Anahera brings a discussion about developing guidelines for Indigenous traditional knowledge held in your organisations – libraries, archives, museums and other cultural institutions. As the National Coordinator for the Mātauranga Māori within New Zealand Libraries, Anahera will present a programme that provides an insight into the world view from the indigenous people of Aotearoa (New Zealand).

The University of British Columbia is located on the traditional, unceded territory of the Musqueam people. 


About the Speaker

Anahera portraitAnahera Morehu is the Library Manager for Arts, Māori and Pacific at the University of Auckland.

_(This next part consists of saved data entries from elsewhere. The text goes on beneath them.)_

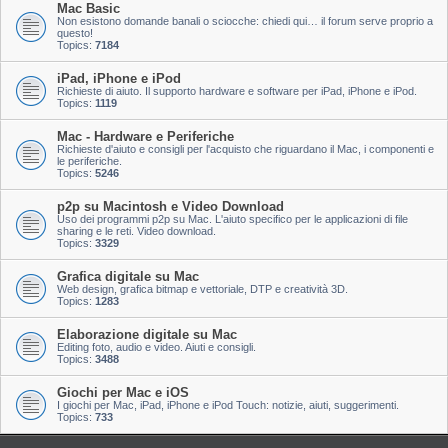
Mac Basic
Non esistono domande banali o sciocche: chiedi qui… il forum serve proprio a
questo!
Topics:
7184
iPad, iPhone e iPod
Richieste di aiuto. Il supporto hardware e software per iPad, iPhone e iPod.
Topics:
1119
Mac - Hardware e Periferiche
Richieste d'aiuto e consigli per l'acquisto che riguardano il Mac, i componenti e
le periferiche.
Topics:
5246
p2p su Macintosh e Video Download
Uso dei programmi p2p su Mac. L'aiuto specifico per le applicazioni di file
sharing e le reti. Video download.
Topics:
3329
Grafica digitale su Mac
Web design, grafica bitmap e vettoriale, DTP e creatività 3D.
Topics:
1283
Elaborazione digitale su Mac
Editing foto, audio e video. Aiuti e consigli.
Topics:
3488
Giochi per Mac e iOS
I giochi per Mac, iPad, iPhone e iPod Touch: notizie, aiuti, suggerimenti.
Topics:
733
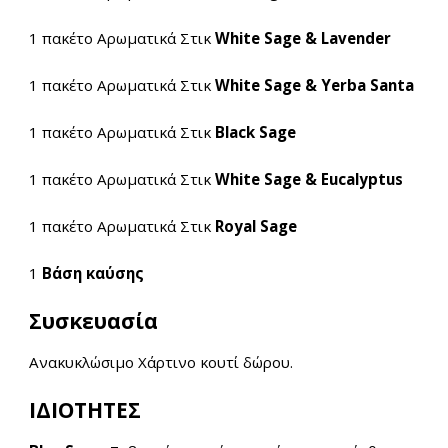
1 πακέτο Αρωματικά Στικ
White Sage & Lavender
1 πακέτο Αρωματικά Στικ
White Sage & Yerba Santa
1 πακέτο Αρωματικά Στικ
Black Sage
1 πακέτο Αρωματικά Στικ
White Sage & Eucalyptus
1 πακέτο Αρωματικά Στικ
Royal Sage
1
Βάση καύσης
Συσκ
ευασία
Ανακυκλώσιμο Χάρτινο κ
ουτί δώρου.
ΙΔΙΟΤΗΤΕΣ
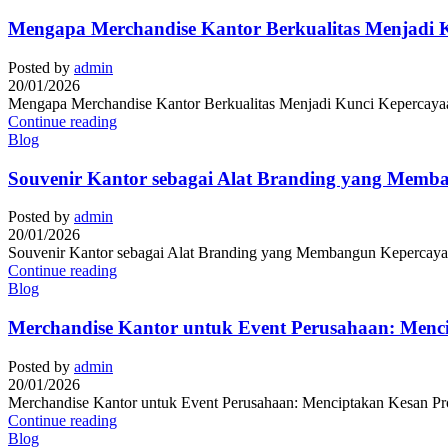
Mengapa Merchandise Kantor Berkualitas Menjadi K
Posted by
admin
20/01/2026
Mengapa Merchandise Kantor Berkualitas Menjadi Kunci Kepercayaan 
Continue reading
Blog
Souvenir Kantor sebagai Alat Branding yang Memb
Posted by
admin
20/01/2026
Souvenir Kantor sebagai Alat Branding yang Membangun Kepercayaan
Continue reading
Blog
Merchandise Kantor untuk Event Perusahaan: Menc
Posted by
admin
20/01/2026
Merchandise Kantor untuk Event Perusahaan: Menciptakan Kesan Prof
Continue reading
Blog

She presented at the International Federation of Library Associations and Institutions (IFLA) World Congress in 2011, at a time when indigenous traditional knowledge was making its initial stance within the constructs of information management. She travels and presents at many indigenous fora where she is able, and honoured, to be the National Coordinator for the Mātauranga Māori within NZ Libraries. Anahera is past Tumuaki of Te Rōpū Whakahau, convenor for the Library and Informtion Association of New Zealand Aotearoa (LIANZA) conference 2014, current LIANZA Hikuwai Regional Councillor, and a member of LIANZA Council.